Duke HEARS: Transitions

Saturday April 28


Mary Duke Biddle Trent Semans Center for Health Education

Duke University Medical Center Greenspace

Durham, NC 27710

Parking is free for the event

  • Meet a Panel of Experts who make up the hearing care team
  • Learn about the important transition from early intervention, including information about the Individualized Education Program (IEP), the 504 Accommodation Plan, and effectively advocating for your child.
  • Learn how to empower your child so they can advocate for their needs and become self-sufficient adults with hearing loss.


Nature Play Day

Saturday May 12 10 am-2pm

WNC Nature Center

75 Gashes Creek Road, Asheville, NC 28805

Family centered nature play day focusing on senses. Bubbles, chalk, sand tubs, puppets and more! Move at your own pace as you move around the grounds.

This event is open to all. Thanks to funding from the AZA's "Nature Play Begins" grant, admission is free for up to 100 children and family members from the visually and hearing impaired communities.

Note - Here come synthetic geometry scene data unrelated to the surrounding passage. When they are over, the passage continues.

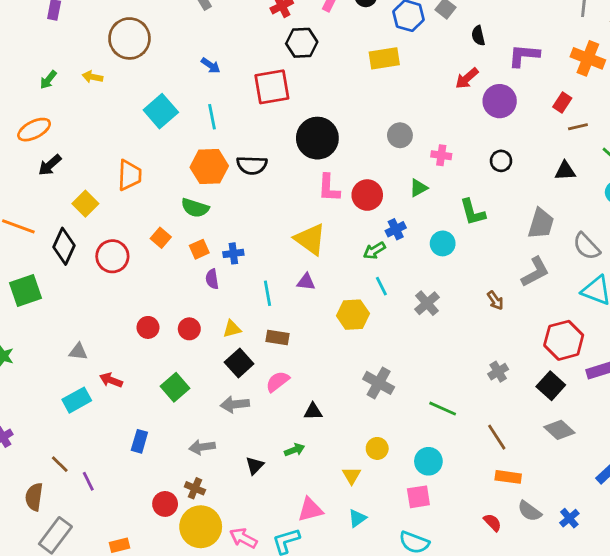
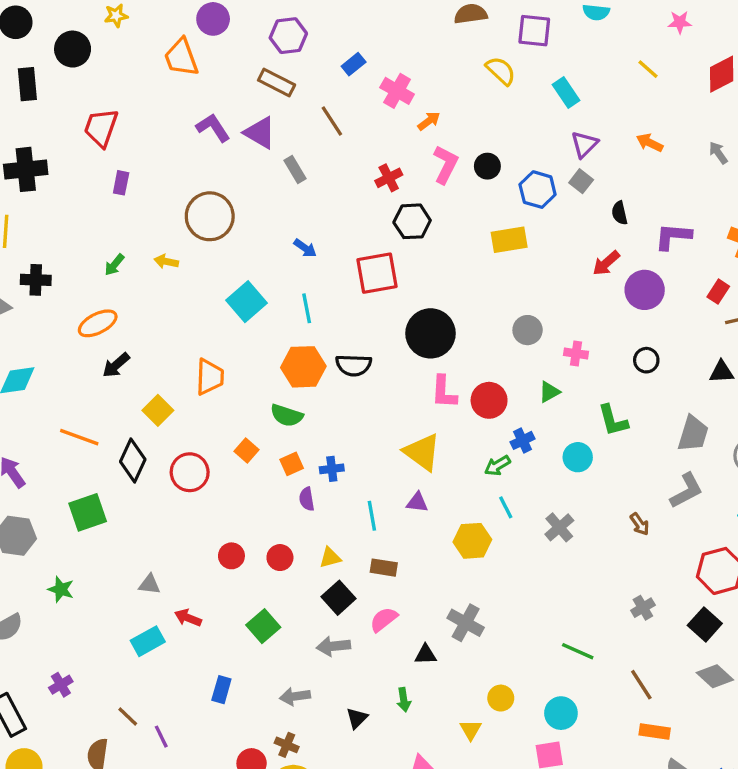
gray cross: (379, 383) -> (466, 623), moved
green arrow: (295, 450) -> (404, 700), turned 102

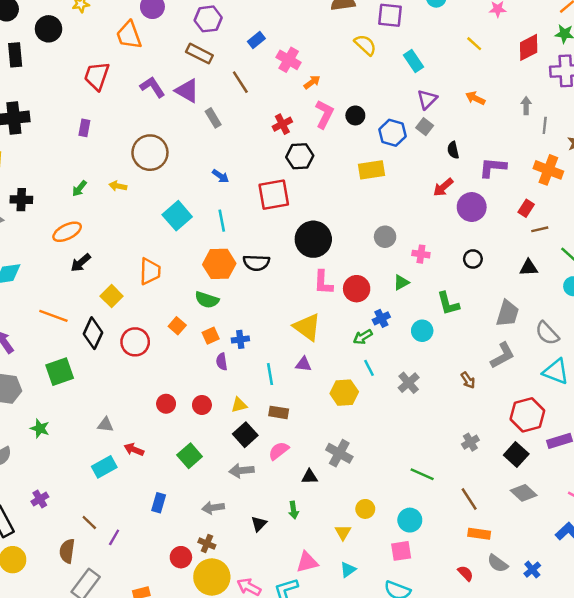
red trapezoid: (101, 128) -> (97, 76), moved
gray arrow: (718, 153) -> (526, 106), turned 35
purple line: (161, 737) -> (114, 537), turned 56

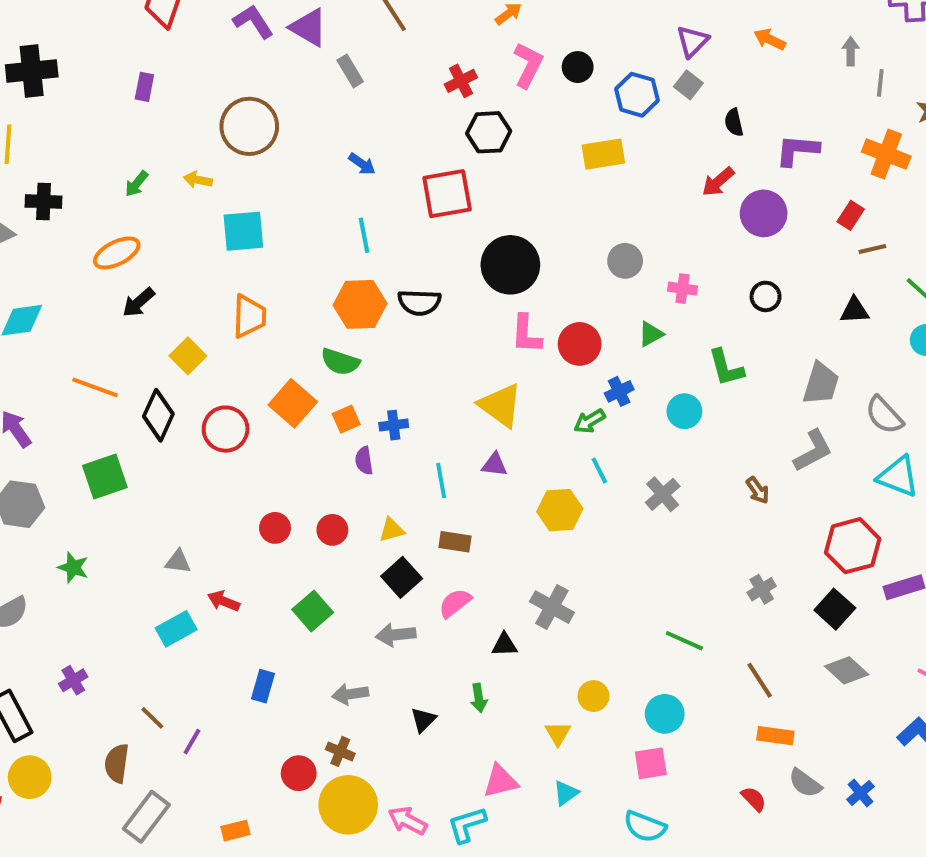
cyan square: (177, 216) -> (243, 231), moved, turned 36
orange square: (177, 326) -> (293, 403), size x1.6

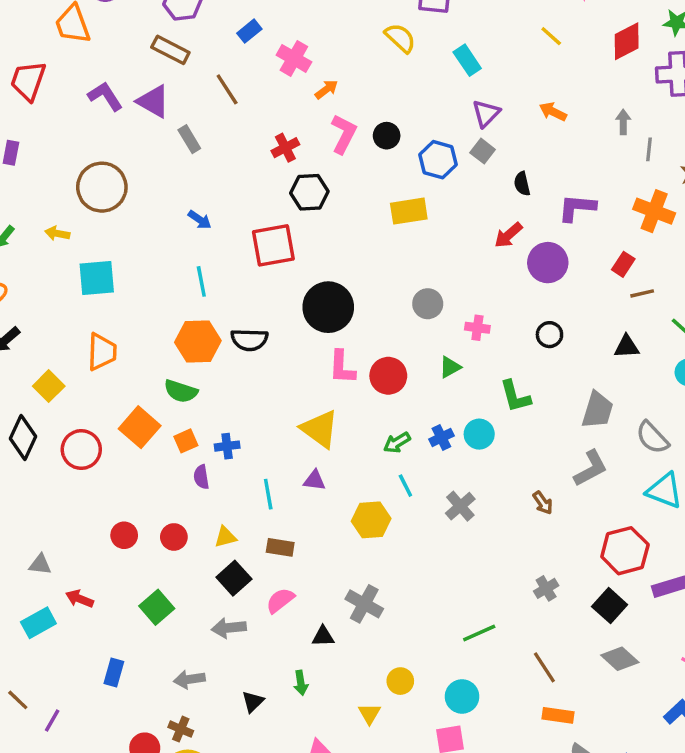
blue cross: (619, 391) -> (441, 438), moved
green line: (684, 641) -> (479, 633), turned -48

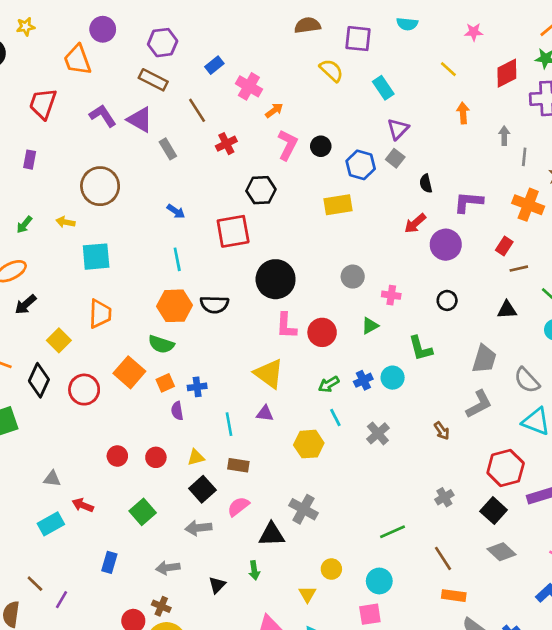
orange arrow: (553, 112) -> (463, 113), moved, turned 60
red cross: (285, 148) -> (226, 144), moved
black triangle: (323, 636) -> (272, 534), size x1.5

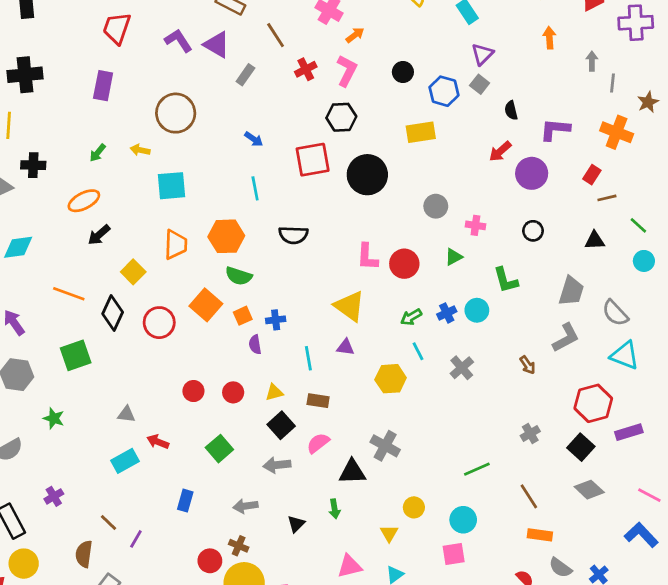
pink L-shape: (288, 145) -> (347, 71), moved
gray rectangle: (168, 149) -> (245, 75), turned 66
purple rectangle: (30, 160) -> (103, 86), size x1.5
black circle: (276, 279) -> (367, 175), moved
orange hexagon: (175, 306) -> (226, 236), moved

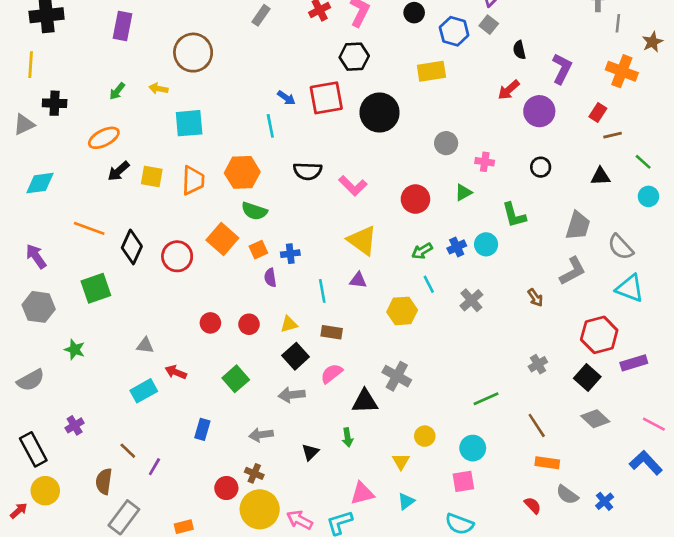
purple L-shape: (555, 130) -> (562, 69), turned 112
blue arrow: (254, 139) -> (286, 98), moved
pink L-shape: (367, 257) -> (353, 186), moved, turned -48
yellow square: (133, 272) -> (152, 176), moved, turned -35

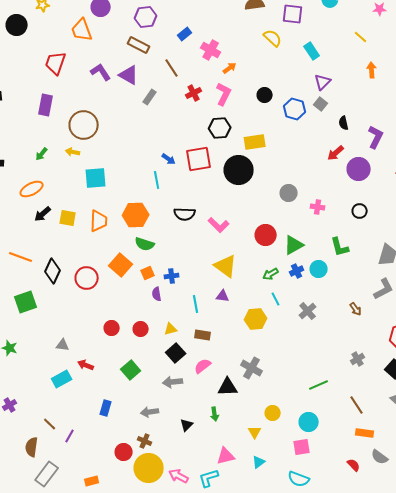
brown circle: (193, 53) -> (84, 125), moved
yellow rectangle: (431, 71) -> (255, 142), moved
green triangle: (463, 192) -> (294, 245), moved, size x1.5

To receive this FREE admission, reserve your space by contacting Lauren Pyle at

828-259-8085 or lpyle@ashevillenc.gov

Spring Camp Cheerio

Roaring Gap, NC

May 18-20

The parent classes are not posted yet for 2018, but they are great opportunities to connect, no matter the subject. Scholarships are available for first time attendees.


National AG BELL Convention

"Pioneering Progress and Igniting Innovation"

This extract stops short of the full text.